Muslim League leaders also complained that the Boundary Commission had been unfair to them. Liaqat Ali Khan, the future prime minister of Pakistan, complained bitterly that the Boundary Commission had deprived them of Kashmir. Till 1947, there were only two major routes to Kashmir – via Rawalpindi and Sialkot. Both these areas were to go to Pakistan. This geographical access to Kashmir imparted some credibility to Pakistan’s claim on Kashmir. However there was also a third – somewhat undeveloped – route to Kashmir – the dust tracks in district Gurdaspur, near Pathankot. Now Gurdaspur on the whole was a Muslim majority district, but within it there were contiguous Hindu majority and Muslim majority areas. If the areas within Gurdaspur district were demarcated, it would provide India the much needed access to Kashmir. And this is what happened. This decision, of joining the Hindu majority areas within Gurdaspur with India, gave India rare geographical access to Kashmir. In the Indo-Pak war in October 1947, this passage came in quite handy for Indian forces to rush to Srinagar and prevent it from being taken over by the Pakistani forces. The handing over of parts of Gurdaspur to India remained a sore point with the Pakistani establishment for a long time.
The final report of the Boundary Commission was ready on 13 August but could be shown to Indian and Pakistani leaders only on 16 August, after Pakistan had been made. In a way they were served with a fait accompli. From July onwards, rumours had started spreading about which areas would be in India or Pakistan. All the rumours made the minorities – Hindus, Muslims and Sikhs – feel very unsafe and vulnerable. A lot of anticipatory violence had begun to spread particularly in Punjab. In West Punjab, Muslims had started killing Hindus and Sikhs. And Sikhs and Hindus started killing Muslims in East Punjab. Not all the killing, however, stemmed from fear, insecurity and hatred. In some cases killing was also based on strategic calculations. Killing became a way of emptying land and property of other religious community and thereby making it available for co-religionists who were expected to arrive as a result of population exchange.

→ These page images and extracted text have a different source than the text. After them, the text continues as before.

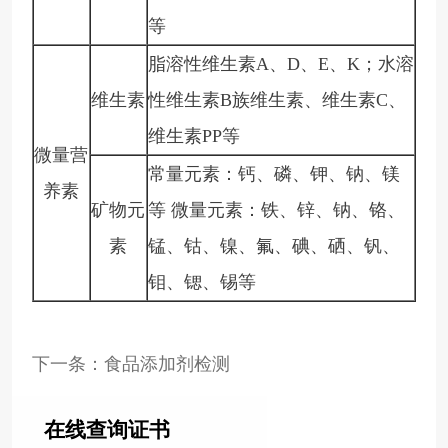
等
脂溶性维生素
A、D、E、K；水溶
维生素
性维生素B族维生素、维生素C、
维生素PP等
微量营
常量元素：钙、磷、钾、钠、镁
养素
矿物元
等
微量元素：铁、锌、钠、铬、
素
锰、钴、镍、氟、碘、硒、钒、
钼、锶、锡等
下一条：食品添加剂检测
在线查询证书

All the three communities – Hindus, Muslims, Sikhs – indulged in this cleansing operation.
But in the end no body except a few political leaders was happy and satisfied with the partition. A whole range of emotional and psychological factors came into reckoning. The Hindus and Sikhs of East Punjab suddenly discovered that Lahore, the soul of Punjab, had been lost to them. They found it difficult to imagine Punjab without Lahore. Likewise the Muslims of East Bengal found it impossible to imagine Bengal without Calcutta. Sikhs lost the famous Gurudwara at Nankana Sahib, the birthplace of Guru Nanak at Sheikhupura in West Punjab.
Punjab was traditionally known as the land of five rivers. The name Punjab actually meant five rivers (Punj Aab meaning five waters). Now suddenly it dawned upon the people that three of the five rivers – Beas, Sutlej and Ravi – would be in India and the remaining two would be flowing in Pakistan. Bengal had a composite economic life. There were large jute fields in East Bengal which supplied raw jute to the jute industries situated in the western pockets of Bengal. The fields and the industries needed and complemented each other. The partition of Bengal meant that the jute industries would be deprived of raw jute. It thus became clear that apart from a few political leaders, the partition was detrimental to everyone, whichever way one looked at it.
The loss experienced was not just emotional and psychological. Anything between three lakh and thirty lakh people were killed in partition violence. Around seventy thousand women were raped and abducted. Over 12 million people were forced to migrate. They were forced to leave the homeland of their forefathers and settle in unfamiliar areas. A large number of Punjabis on both sides of the Radcliffe line still carry the scars of the partition.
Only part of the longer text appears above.